Jusqu’ici, la bonne tenue de l’emploi permet aux ménages propriétaires de rester solvables. Les banques ne font pas face à un risque incontrôlé de défauts sur leurs crédits, comme lors de la crise financière de 2008. Depuis, leurs ratios ont été considérablement renforcés, en termes de fonds propres et de critères d’octroi des prêts. Les emprunteurs français confrontés au couperet du taux d’usure en savent quelque chose.

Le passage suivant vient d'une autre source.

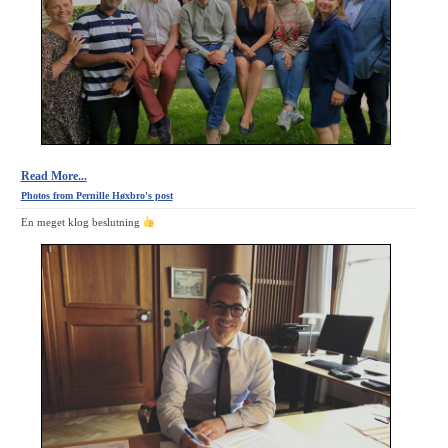
Read More...
Photos from Pernille Høxbro's post
En meget klog beslutning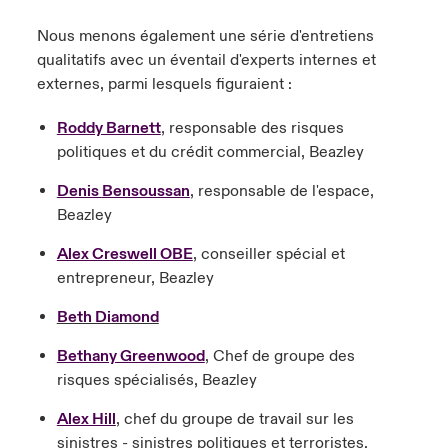
Nous menons également une série d'entretiens
qualitatifs avec un éventail d'experts internes et
externes, parmi lesquels figuraient :
Roddy Barnett
, responsable des risques
politiques et du crédit commercial, Beazley
Denis
Bensoussan
, responsable de l'espace,
Beazley
Alex Creswell OBE
, conseiller spécial et
entrepreneur, Beazley
Beth Diamond
Bethany Greenwood
, Chef de groupe des
risques spécialisés, Beazley
Alex Hill
, chef du groupe de travail sur les
sinistres - sinistres politiques et terroristes,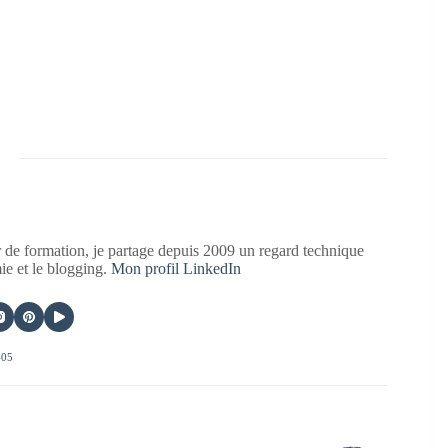
 de formation, je partage depuis 2009 un regard technique
mie et le blogging.
Mon profil LinkedIn
405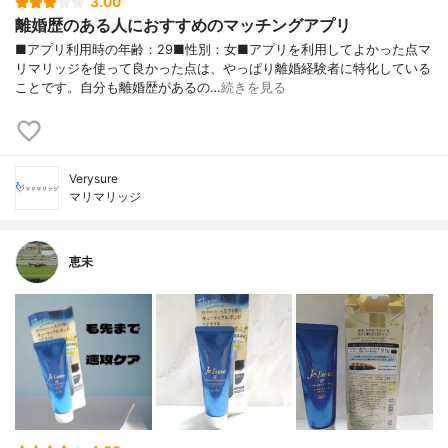
3.00
離婚歴のある人におすすめのマッチングアプリ
■アプリ利用時の年齢：29■性別：女■アプリを利用してよかった点マ
リマリッジを使って良かった点は、やっぱり離婚経験者に特化している
ことです。自分も離婚歴があるの…
続きを見る
Verysure
マリマリッジ
恵未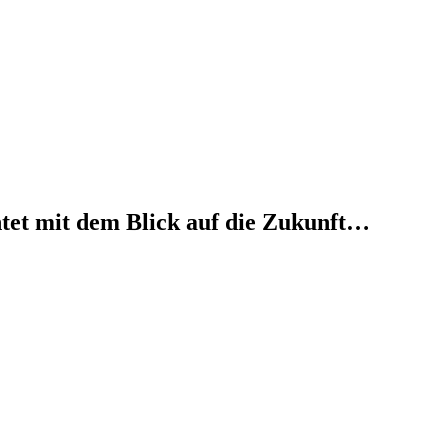
htet mit dem Blick auf die Zukunft…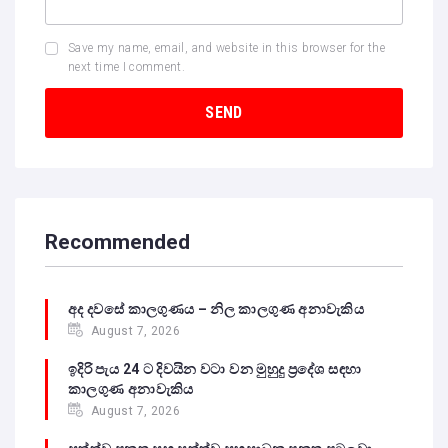
Save my name, email, and website in this browser for the
next time I comment.
Recommended
අද දවසේ කාලගුණය – නිල කාලගුණ අනාවැකිය
August 7, 2026
ඉදිරි පැය 24 ට දිවයින වටා වන මුහුදු ප්‍රදේශ සඳහා
කාලගුණ අනාවැකිය
August 7, 2026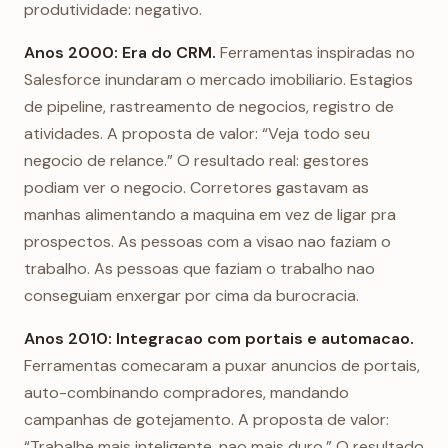
produtividade: negativo.
Anos 2000: Era do CRM.
Ferramentas inspiradas no
Salesforce inundaram o mercado imobiliario. Estagios
de pipeline, rastreamento de negocios, registro de
atividades. A proposta de valor: “Veja todo seu
negocio de relance.” O resultado real: gestores
podiam ver o negocio. Corretores gastavam as
manhas alimentando a maquina em vez de ligar pra
prospectos. As pessoas com a visao nao faziam o
trabalho. As pessoas que faziam o trabalho nao
conseguiam enxergar por cima da burocracia.
Anos 2010: Integracao com portais e automacao.
Ferramentas comecaram a puxar anuncios de portais,
auto-combinando compradores, mandando
campanhas de gotejamento. A proposta de valor:
“Trabalhe mais inteligente, nao mais duro.” O resultado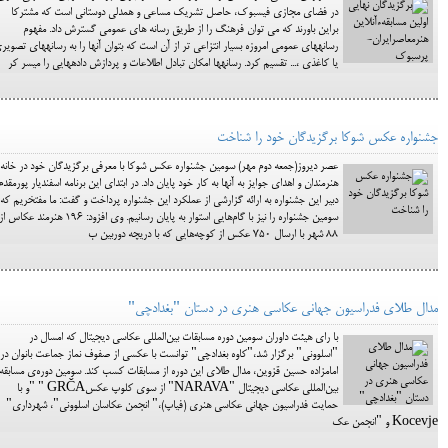
در فضای مجازی فیسبوک، حاصل تشریک مساعی و همدلی دوستانی است که مشترکا
براین باورند که می توان فرهنگ را از طریق رسانه های عمومی گسترش داد. مفهوم
رسانه‎های عمومی امروزه بسیار انتزاعی تر از آن است که بتوان آنها را به رسانه
یا کاغذی ،... تقسیم کرد. رسانه‎ها امکان تبادل اطلاعات و پردازش داده‎هایی را میسر کر
جشنواره عكس شوكا برگزيدگان خود را شناخت
عصر ديروز(جمعه دوم مهر) سومين جشنواره عكس شوكا با معرفي برگزيدگان خود در خانه
هنرمندان و اهداي جوايز به آنها به كار خود پايان داد. در ابتداي اين برنامه اسفنديار پورمقدم
دبير اين جشنواره به ارائه گزارشي از عملكرد اين جشنواره پرداخت و گفت: ما مفتخريم كه
سومين جشنواره را نيز با گام‌هايي استوار به پايان رسانيم. وي افزود: 196 هنرمند عكاس ا
88 شهر با ارسال 750 عكس از كوچه‌هايي كه با دريچه دوربين ب
مدال طلای فدراسیون جهانی عکاسی هنری در دستان "بغدادچی"
با رای هیئت داوران سومین دوره مسابقات بین‌المللی عکاسی دیجیتال که امسال در
"اسلوونی" برگزار شد،"کاوه بغدادچی" توانست با عکسی از صفوف نماز جماعت بانوان در
امامزاده حسین قزوین، مدال طلای این دوره از مسابقات کسب کند. سومین دوره‌ی مسابقه
بین‌المللی عکاسی دیجیتال "NARAVA" از سوی کلوپ عکسGRČA " "و با
حمایت فدراسیون جهانی عکاسی هنری (فیاپ)،" انجمن عکاسان اسلوونی"، شهرداری"
Kocevje و "انجمن عک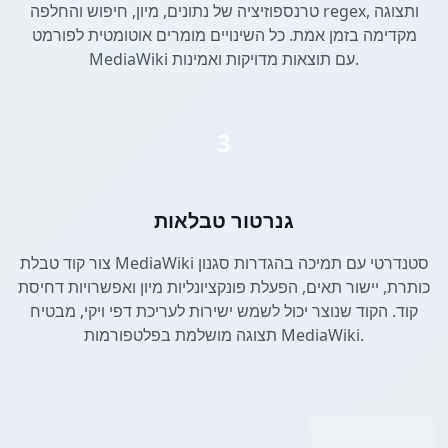
טרנספוזיציה של נתונים, מיון, חיפוש והחלפה regex, ותצוגה
מקדימה בזמן אמת. כל השינויים מומרים אוטומטית לפורמט
MediaWiki עם תוצאות מדויקות ואמינות.
3
גנרטור טבלאות
צור קוד טבלת MediaWiki סטנדרטי עם תמיכה בהגדרות סגנון
כותרת, יישור תאים, הפעלת פונקציונליות מיון ואפשרויות דחיסת
קוד. הקוד שנוצר יכול לשמש ישירות לעריכת דפי ויקי, מבטיח
תצוגה מושלמת בפלטפורמות MediaWiki.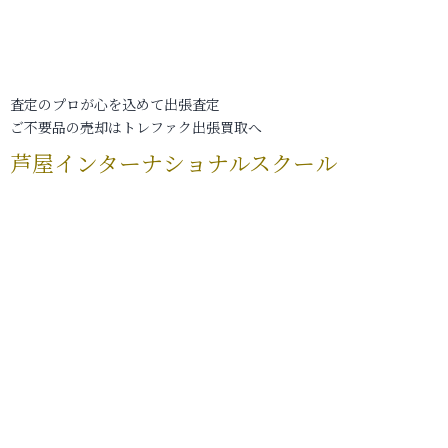
査定のプロが心を込めて出張査定
ご不要品の売却はトレファク出張買取へ
芦屋インターナショナルスクール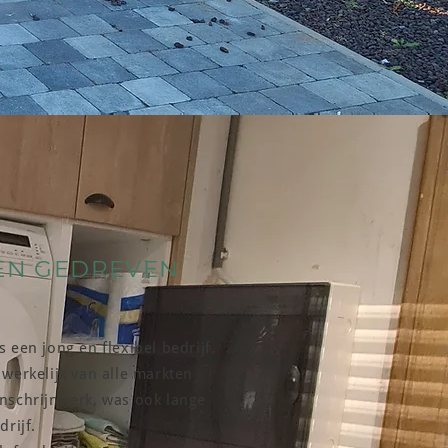
EN GEDREVEN
 een jong en flexibel bedrijf.
werkelijk van alle markten
nenschrijnwerk, was ook lange
drijf.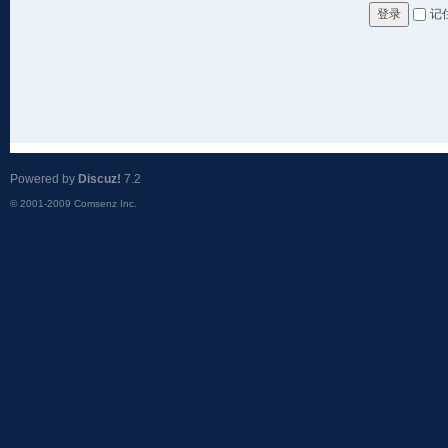
记
登录
Powered by
Discuz!
7.2
© 2001-2009
Comsenz Inc.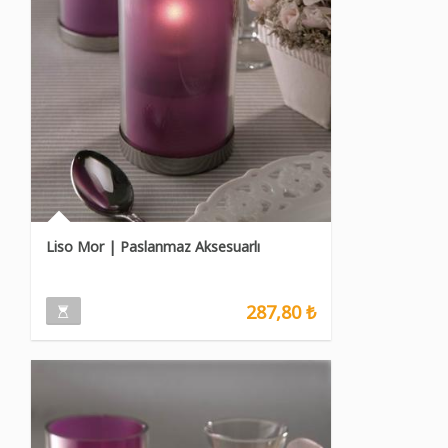
Liso Mor | Paslanmaz Aksesuarlı
287,80 ₺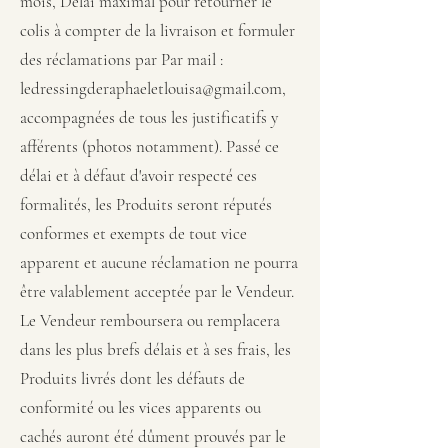
mois, Délai maximal pour retourner le
colis à compter de la livraison et formuler
des réclamations par Par mail :
ledressingderaphaeletlouisa@gmail.com
,
accompagnées de tous les justificatifs y
afférents (photos notamment). Passé ce
délai et à défaut d'avoir respecté ces
formalités, les Produits seront réputés
conformes et exempts de tout vice
apparent et aucune réclamation ne pourra
être valablement acceptée par le Vendeur.
Le Vendeur remboursera ou remplacera
dans les plus brefs délais et à ses frais, les
Produits livrés dont les défauts de
conformité ou les vices apparents ou
cachés auront été dûment prouvés par le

Atterrissage en douceur dans la zone euro
La diminution de la part des emprunts à taux variables par rapport à la crise de 2008 permet aussi de protéger davantage les propriétaires endettés. C’est largement le cas en Europe, hormis dans certains pays comme les pays scandinaves, les Pays-Bas ou le Portugal. Pour l’ensemble de la zone euro, un atterrissage en douceur est sans doute à prévoir, «mais pas d’éclatement d’une bulle généralisé», rassure Christopher Dembik, économiste chez Saxo Bank.
Les pays où les prix ont le plus augmenté par rapport aux revenus et où l’endettement est le plus élevé sont les plus exposés à une correction brutale: Pays-Bas, Portugal, Suède, Canada et Australie, selon une étude de Global Sovereign Advisory.
Selon une modélisation de la Banque centrale européenne, une hausse de 1 % des taux des emprunts immobiliers entraîne une baisse de 5 % des prix deux ans plus tard. «Qu’elles l’admettent ouvertement ou non, les banques centrales acceptent clairement que les récessions et les crises de l’immobilier soient le prix à payer pour reprendre le contrôle de l’inflation des prix à la consommation», constate Vicky Redwood, de Capital Economics.